Never in my twenty-nine years have I been so candid with someone about my baggage. But Penelope insisted she wanted to know it all, so that’s what I gave her.

My anxieties, my hang-ups with sex . . . hell, I even fessed up that I don’t get off from a blow job.

It should have been enough for her to go running scared straight into the snowstorm without looking back. But somehow, she’s still here, cozied up with me in our nest of blankets and bourbon, looking at me with a meaningful gaze.

I guess miracles really can happen.

My breath stills as she slowly trails one pink-painted fingernail down my chest and over my abs. She pauses at the buckle of my belt, allowing me all the time I need to stop her.

But I don’t.

Maybe it’s just the bourbon that has me feeling loose, but the thought of being with Penelope doesn’t scare me the way it has in the past with anyone else. She’s as hot as she is soothing, like a mug of tea during the worst winter storm.

My heart is hammering, fast and embarrassingly loudly now, but Penelope doesn’t seem to notice. Her hand moves lower, and then she pauses again.
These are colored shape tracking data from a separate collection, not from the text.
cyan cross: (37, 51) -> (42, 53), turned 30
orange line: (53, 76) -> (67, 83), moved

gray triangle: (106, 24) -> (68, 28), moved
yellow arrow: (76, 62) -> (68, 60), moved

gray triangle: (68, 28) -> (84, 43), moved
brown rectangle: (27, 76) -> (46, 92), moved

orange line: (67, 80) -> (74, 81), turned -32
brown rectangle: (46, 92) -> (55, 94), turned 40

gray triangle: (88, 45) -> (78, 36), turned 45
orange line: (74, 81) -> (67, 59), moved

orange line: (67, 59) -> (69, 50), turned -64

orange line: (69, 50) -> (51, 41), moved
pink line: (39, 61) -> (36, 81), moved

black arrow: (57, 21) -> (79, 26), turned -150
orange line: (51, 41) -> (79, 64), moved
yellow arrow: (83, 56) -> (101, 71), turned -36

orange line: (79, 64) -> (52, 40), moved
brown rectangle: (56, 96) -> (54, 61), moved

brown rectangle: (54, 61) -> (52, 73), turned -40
The fire crackles and pops, its light reflecting in her wild blue eyes as she blinks up at me, gauging my interest. Man, those eyes. I’ll bet they get her whatever she wants.

And tonight, what she wants is me.

I would never have guessed that Penelope was so open about sex. Then again, maybe it does make sense. When poverty knocks on the door, love flies out the window. My grandma used to say that all the time. And Connor and Penelope were raised with nothing, barely a roof over their heads at times.